Collected data:
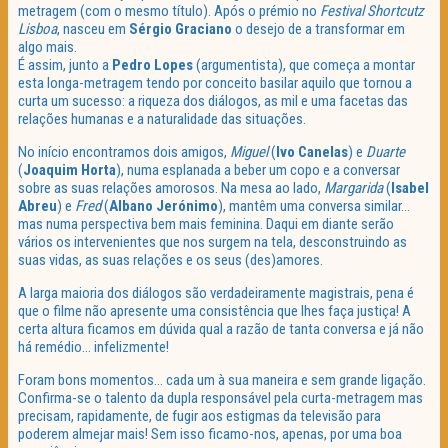
metragem (com o mesmo título). Após o prémio no
Festival
Shortcutz
Lisboa
, nasceu em
Sérgio
Graciano
o desejo de a transformar em
algo mais.
É assim, junto a
Pedro
Lopes
(argumentista), que começa a montar
esta longa-metragem tendo por conceito basilar aquilo que tornou a
curta um sucesso: a riqueza dos diálogos, as mil e uma facetas das
relações humanas e a naturalidade das situações.
No início encontramos dois amigos,
Miguel
(
Ivo Canelas
) e
Duarte
(
Joaquim Horta
), numa esplanada a beber um copo e a conversar
sobre as suas relações amorosos. Na mesa ao lado,
Margarida
(
Isabel
Abreu
) e
Fred
(
Albano Jerónimo
), mantêm uma conversa similar…
mas numa perspectiva bem mais feminina. Daqui em diante serão
vários os intervenientes que nos surgem na tela, desconstruindo as
suas vidas, as suas relações e os seus (des)amores.
A larga maioria dos diálogos são verdadeiramente magistrais, pena é
que o filme não apresente uma consistência que lhes faça justiça! A
certa altura ficamos em dúvida qual a razão de tanta conversa e já não
há remédio… infelizmente!
Foram bons momentos… cada um à sua maneira e sem grande ligação.
Confirma-se o talento da dupla responsável pela curta-metragem mas
precisam, rapidamente, de fugir aos estigmas da televisão para
poderem almejar mais! Sem isso ficamo-nos, apenas, por uma boa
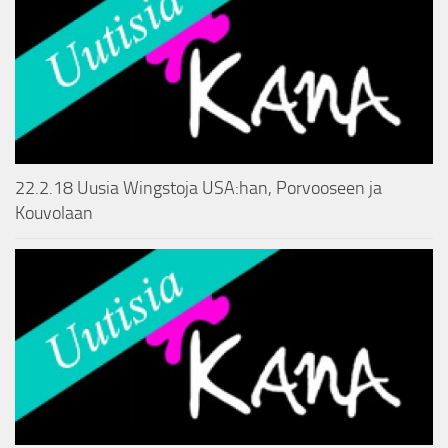
22.2.18 Uusia Wingstoja USA:han, Porvooseen ja
Kouvolaan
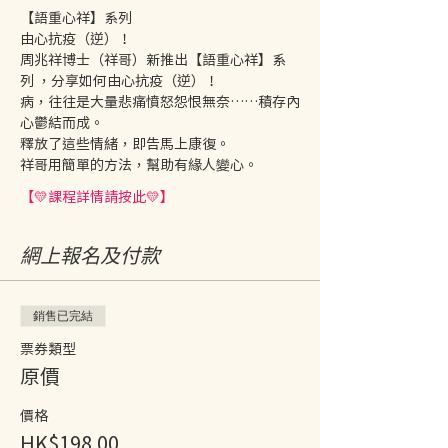
【語重心祥】系列 
由心抗疫（逆）！
周兆祥博士（祥哥）新推出【語重心祥】系
列 ，分享如何由心抗疫（逆）！
病，往往是大量悲痛憤怒怨恨無奈⋯⋯積存內
心鬱結而成。
釋放了這些情緒，即告馬上康復。
祥哥用簡單的方法，幫助有緣人變心。
【💛課程詳情請按此💛】
網上報名及付款
銷售已完結
票券類型
原價
價格
HK$198.00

TASK INSTRUCTIONS
Look through the records and gather each line with the word "suas".

SOLUTION TO THIS PROBLEM
sobre as suas relações amorosos. Na mesa ao lado,
suas vidas, as suas relações e os seus (des)amores.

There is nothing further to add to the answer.